Currently the connector is able to process Kafka Connect SinkRecords with support for the following schema types Schema.Type: INT8, INT16, INT32, INT64, FLOAT32, FLOAT64, BOOLEAN, STRING, BYTES, ARRAY, MAP, STRUCT.

The conversion is able to generically deal with nested key or value structures based on the supported types listed above. The following example is based on AVRO

{"type": "record",
  "name": "Customer",
  "namespace": "com.mongodb.kafka.data.kafka.avro",
  "fields": [
    {"name": "name", "type": "string"},
    {"name": "age", "type": "int"},
    {"name": "active", "type": "boolean"},
    {"name": "address", "type":
    {"type": "record",
      "name": "AddressRecord",
      "fields": [
        {"name": "city", "type": "string"},
        {"name": "country", "type": "string"}
      ]}
    },
    {"name": "food", "type": {"type": "array", "items": "string"}},
    {"name": "data", "type": {"type": "array", "items":
    {"type": "record",
      "name": "Whatever",
      "fields": [
        {"name": "k", "type": "string"},
        {"name": "v", "type": "int"}
      ]}
    }},
    {"name": "lut", "type": {"type": "map", "values": "double"}},
    {"name": "raw", "type": "bytes"}
  ]
}
Logical Types

Besides the standard types it is possible to use AVRO logical types in order to have field type support for:

  • Decimal
  • Date
  • Time (millis/micros)
  • Timestamp (millis/micros)

The following AVRO schema snippet based on exemplary logical type definitions should make this clearer:

{
  "type": "record",
  "name": "MyLogicalTypesRecord",
  "namespace": "com.mongodb.kafka.data.kafka.avro",
  "fields": [
    {
      "name": "myDecimalField",
      "type": {
        "type": "bytes",
        "logicalType": "decimal",
        "connect.parameters": {
          "scale": "2"
        }
      }
    },
    {
      "name": "myDateField",
      "type": {
        "type": "int",
        "logicalType": "date"
      }
    },
    {
      "name": "myTimeMillisField",
      "type": {
        "type": "int",
        "logicalType": "time-millis"
      }
    },
    {
      "name": "myTimeMicrosField",
      "type": {
        "type": "long",
        "logicalType": "time-micros"
      }
    },
    {
      "name": "myTimestampMillisField",
      "type": {
        "type": "long",
        "logicalType": "timestamp-millis"
      }
    },
    {
      "name": "myTimestampMicrosField",
      "type": {
        "type": "long",
        "logicalType": "timestamp-micros"
      }
    }
  ]
}

Note: If you are using AVRO code generation for logical types in order to use them from a Java-based producer app you end-up with the following Java type mappings:

  • org.joda.time.LocalDate myDateField;
  • org.joda.time.LocalTime mytimeMillisField;
  • long myTimeMicrosField;
  • org.joda.time.DateTime myTimestampMillisField;
  • long myTimestampMicrosField;

See this discussion if you are interested in some more details. Note: AVRO 1.9.0 will support native Java 8 date time types. Logical types can only be supported for AVRO and JSON + Schema data.

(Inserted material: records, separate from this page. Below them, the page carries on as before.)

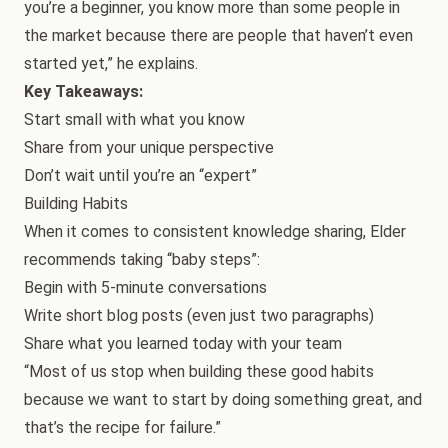
you’re a beginner, you know more than some people in
the market because there are people that haven’t even
started yet,” he explains.
Key Takeaways:
Start small with what you know
Share from your unique perspective
Don’t wait until you’re an “expert”
Building Habits
When it comes to consistent knowledge sharing, Elder
recommends taking “baby steps”:
Begin with 5-minute conversations
Write short blog posts (even just two paragraphs)
Share what you learned today with your team
“Most of us stop when building these good habits
because we want to start by doing something great, and
that’s the recipe for failure.”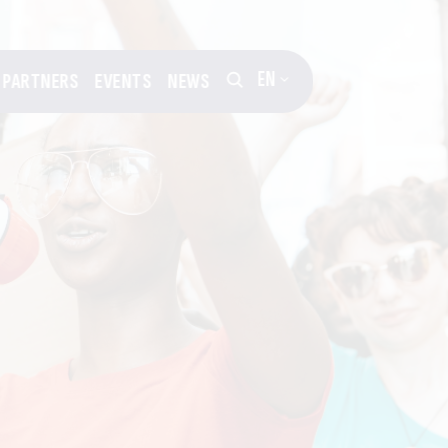
EN
PARTNERS
EVENTS
NEWS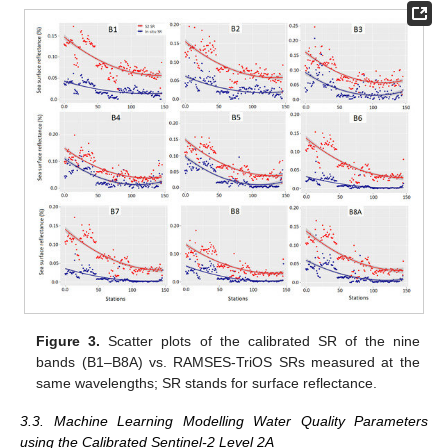
Figure 3.
Scatter plots of the calibrated SR of the nine
bands (B1–B8A) vs. RAMSES-TriOS SRs measured at the
same wavelengths; SR stands for surface reflectance.
3.3. Machine Learning Modelling Water Quality Parameters
using the Calibrated Sentinel-2 Level 2A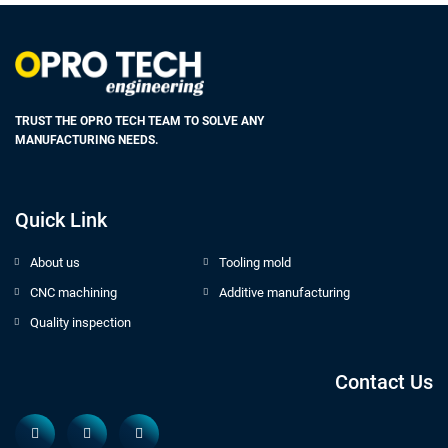
TRUST THE OPRO TECH TEAM TO SOLVE ANY
MANUFACTURING NEEDS.
Quick Link
About us
Tooling mold
CNC machining
Additive manufacturing
Quality inspection
Contact Us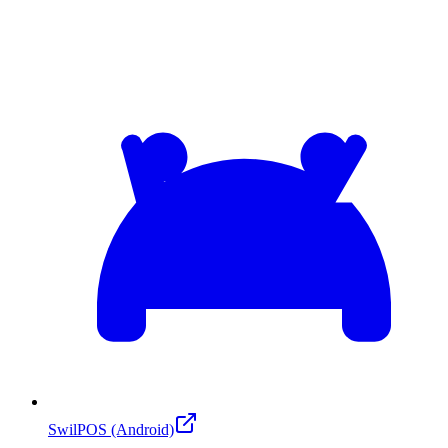
SwilPOS (Android)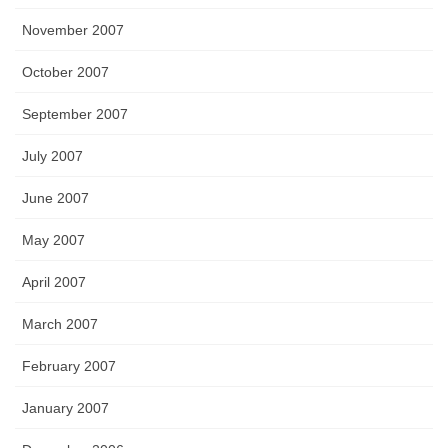
November 2007
October 2007
September 2007
July 2007
June 2007
May 2007
April 2007
March 2007
February 2007
January 2007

Configuration example for AVRO
key.converter=io.confluent.connect.avro.AvroConverter
key.converter.schema.registry.url=http://localhost:8081

value.converter=io.confluent.connect.avro.AvroConverter
value.converter.schema.registry.url=http://localhost:8081
Configuration example for JSON with Schema
key.converter=org.apache.kafka.connect.json.JsonConverter
key.converter.schemas.enable=true

value.converter=org.apache.kafka.connect.json.JsonConverter
value.converter.schemas.enable=true

Post Processing of documents

After the conversion into a Bson document, the documents undergo a chain of post processors. There are 4 processors to choose from:

  • DocumentIdAdder (mandatory): uses the configured strategy (explained below) to insert an _id field
  • BlacklistProjector (optional): applicable for key + value structure
  • WhitelistProjector (optional): applicable for key + value structure
  • FieldRenamer (optional): applicable for key + value structure

Further post processors can be easily implemented based on the provided abstract base class PostProcessor eg:

  • Remove fields with null values
  • Redact any fields containing sensitive information
  • etc.

The 'post.processor.chain' configuration property allows users to customize the post processor chain applied to the converted records before they are written to the sink. Just specify a comma separated list of fully qualified class names which provide the post processor implementations, either existing ones or new/customized ones, like so:

post.processor.chain=com.mongodb.kafka.connect.sink.processor.field.renaming.RenameByMapping

The DocumentIdAdder is automatically added at the very first position in the chain in case it is not present. Other than that, the chain can be built more or less arbitrarily.

The next section covers configuring the default post processors:

DocumentIdAdder

The sink connector is able to process both, the key and value parts of kafka records. After the conversion to MongoDB Bson documents, an _id field is automatically added to value documents which are finally persisted in a MongoDB collection. The _id itself is filled by the configured document id generation strategy, which can be one of the following:

  • A MongoDB Bson ObjectId (default)
  • A Java UUID
  • Kafka meta-data comprised of the string concatenation based on [topic-partition-offset] information
  • full key using the sink record's complete key structure
  • provided in key expects the sink record's key to contain an _id field which is used as is (error if not present or null)
  • provided in value expects the sink record's value to contain an _id field which is used as is (error if not present or null)
  • partial key using parts of the sink record's key structure
  • partial value using parts of the sink record's value structure

Note: the latter two of which can be configured to use the blacklist/whitelist field projection mechanisms described below.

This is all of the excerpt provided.